• [What the task asks]: Would it be possible to quote, exactly and in full, the lines from the one with "Letras del Magacín." through the end of the entries below?

____ Provided data

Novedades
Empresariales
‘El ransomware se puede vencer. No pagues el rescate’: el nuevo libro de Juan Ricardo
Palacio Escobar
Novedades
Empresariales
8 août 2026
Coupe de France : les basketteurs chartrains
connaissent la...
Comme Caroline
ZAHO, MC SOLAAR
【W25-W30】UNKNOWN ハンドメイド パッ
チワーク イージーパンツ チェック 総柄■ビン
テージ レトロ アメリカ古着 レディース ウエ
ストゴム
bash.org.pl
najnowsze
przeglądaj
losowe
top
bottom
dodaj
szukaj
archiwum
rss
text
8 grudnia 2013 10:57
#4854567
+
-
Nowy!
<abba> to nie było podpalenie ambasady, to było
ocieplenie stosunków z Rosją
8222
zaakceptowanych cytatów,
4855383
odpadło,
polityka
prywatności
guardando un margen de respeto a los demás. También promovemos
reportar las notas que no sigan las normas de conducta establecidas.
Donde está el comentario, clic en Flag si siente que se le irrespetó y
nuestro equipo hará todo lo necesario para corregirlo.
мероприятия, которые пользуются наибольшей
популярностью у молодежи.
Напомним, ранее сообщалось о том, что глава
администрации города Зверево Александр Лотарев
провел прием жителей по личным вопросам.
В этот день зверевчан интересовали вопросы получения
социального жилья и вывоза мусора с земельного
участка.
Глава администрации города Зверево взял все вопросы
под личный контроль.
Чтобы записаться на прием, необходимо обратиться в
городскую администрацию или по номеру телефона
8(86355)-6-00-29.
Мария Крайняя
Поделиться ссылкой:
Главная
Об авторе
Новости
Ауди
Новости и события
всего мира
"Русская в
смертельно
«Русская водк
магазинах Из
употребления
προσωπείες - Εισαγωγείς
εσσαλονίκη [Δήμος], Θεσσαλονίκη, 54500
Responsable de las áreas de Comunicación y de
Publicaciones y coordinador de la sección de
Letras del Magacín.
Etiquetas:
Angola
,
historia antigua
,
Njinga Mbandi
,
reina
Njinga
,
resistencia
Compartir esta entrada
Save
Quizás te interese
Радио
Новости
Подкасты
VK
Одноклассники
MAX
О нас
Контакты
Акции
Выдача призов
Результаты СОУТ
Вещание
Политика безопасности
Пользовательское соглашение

________

• [Solution for this exercise]:
Letras del Magacín.
Etiquetas:
Angola
,
historia antigua
,
Njinga Mbandi
,
reina
Njinga
,
resistencia
Compartir esta entrada
Save
Quizás te interese
Радио
Новости
Подкасты
VK
Одноклассники
MAX
О нас
Контакты
Акции
Выдача призов
Результаты СОУТ
Вещание
Политика безопасности
Пользовательское соглашение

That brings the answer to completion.